* Task description
Copy out the entries that come next, exactly.

* Input data
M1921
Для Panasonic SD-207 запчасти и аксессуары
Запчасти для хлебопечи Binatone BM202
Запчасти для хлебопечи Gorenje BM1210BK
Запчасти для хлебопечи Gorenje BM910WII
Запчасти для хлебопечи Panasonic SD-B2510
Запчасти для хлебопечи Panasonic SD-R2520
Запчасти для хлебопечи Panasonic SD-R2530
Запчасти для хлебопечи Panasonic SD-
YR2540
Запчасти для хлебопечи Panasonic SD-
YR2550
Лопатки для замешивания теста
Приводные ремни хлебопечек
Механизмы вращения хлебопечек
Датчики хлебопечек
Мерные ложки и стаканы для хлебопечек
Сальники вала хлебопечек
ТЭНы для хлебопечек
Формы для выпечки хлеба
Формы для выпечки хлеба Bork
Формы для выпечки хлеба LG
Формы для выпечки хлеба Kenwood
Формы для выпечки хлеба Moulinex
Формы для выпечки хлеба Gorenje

* Task result
M1921
Для Panasonic SD-207 запчасти и аксессуары
Запчасти для хлебопечи Binatone BM202
Запчасти для хлебопечи Gorenje BM1210BK
Запчасти для хлебопечи Gorenje BM910WII
Запчасти для хлебопечи Panasonic SD-B2510
Запчасти для хлебопечи Panasonic SD-R2520
Запчасти для хлебопечи Panasonic SD-R2530
Запчасти для хлебопечи Panasonic SD-
YR2540
Запчасти для хлебопечи Panasonic SD-
YR2550
Лопатки для замешивания теста
Приводные ремни хлебопечек
Механизмы вращения хлебопечек
Датчики хлебопечек
Мерные ложки и стаканы для хлебопечек
Сальники вала хлебопечек
ТЭНы для хлебопечек
Формы для выпечки хлеба
Формы для выпечки хлеба Bork
Формы для выпечки хлеба LG
Формы для выпечки хлеба Kenwood
Формы для выпечки хлеба Moulinex
Формы для выпечки хлеба Gorenje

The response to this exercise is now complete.